Without Spark Packages

spark-submit \
	--jars /path/to/pyspark_elastic-<version>.jar \
	--driver-class-path  /path/to/pyspark_elastic-<version>.jar \
	--py-files target/pyspark_elastic_<version>-<python version>.egg \
	--conf spark.es.nodes=your,elastic,node,names \
	--master spark://spark-master:7077 \
	yourscript.py

(note that the the --driver-class-path due to SPARK-5185)

Using with PySpark shell

Replace spark-submit with pyspark to start the interactive shell and don't provide a script as argument and then import PySpark Elastic. Note that when performing this import the sc variable in pyspark is augmented with the esRDD(...) and esJsonRDD(...) methods.

import pyspark_elastic

Building

For Spark Packages Pyspark Elastic can be compiled using:

sbt compile

The package can be published locally with:

sbt spPublishLocal

The package can be published to Spark Packages with (requires authentication and authorization):

sbt spPublish

For local testing / without Spark Packages

A Java / JVM library as well as a python library is required to use PySpark Elastic. They can be built with:

make dist

This creates 1) a fat jar with the Elasticsearch Hadoop library and additional classes for bridging Spark and PySpark for Elastic Search data and 2) a python source distribution at:

  • target/scala-2.10/pyspark-elastic-assembly-<version>.jar
  • target/pyspark_elastic_<version>-<python version>.egg.

API

The PySpark Elastic API aims to stay close to the Java / Scala APIs provided by Elastic Search. Reading its documentation is a good place to start.

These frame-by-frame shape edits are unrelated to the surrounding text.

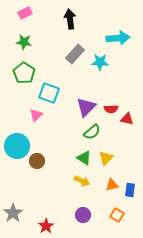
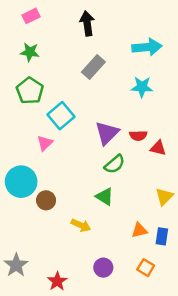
cyan star: (100, 62) -> (142, 87), moved
cyan square: (49, 93) -> (61, 116), turned 30
yellow triangle: (106, 158) -> (164, 197), moved
yellow arrow: (82, 181) -> (81, 225), moved

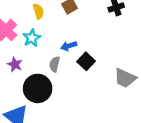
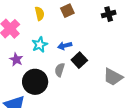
cyan star: (32, 38) -> (40, 45), moved
gray semicircle: (55, 64) -> (60, 70), moved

pyspark_elastic.EsSparkContext

A EsSparkContext is very similar to a regular SparkContext. It is created in the same way, can be used to read files, parallelize local data, broadcast a variable, etc. See the Spark Programming Guide for more details. But it exposes additional methods:

  • esRDD(resource_read, query, **kwargs): Returns a EsRDD for the resource and query with the JSON documents from Elastic parsed with json.loads (or from cjson or ujson if available). Arguments which can be provided:

  • esObjRDD(resource_read, query, **kwargs): As esRDD(...), but the RDD contains JSON documents from Elastic parsed with json.loads where each dict is parsed into a pyspark_elastic.types.AttrDict so that object can be accessed by attributed as well as key: e.g. sc.esObjRead(...).first().field.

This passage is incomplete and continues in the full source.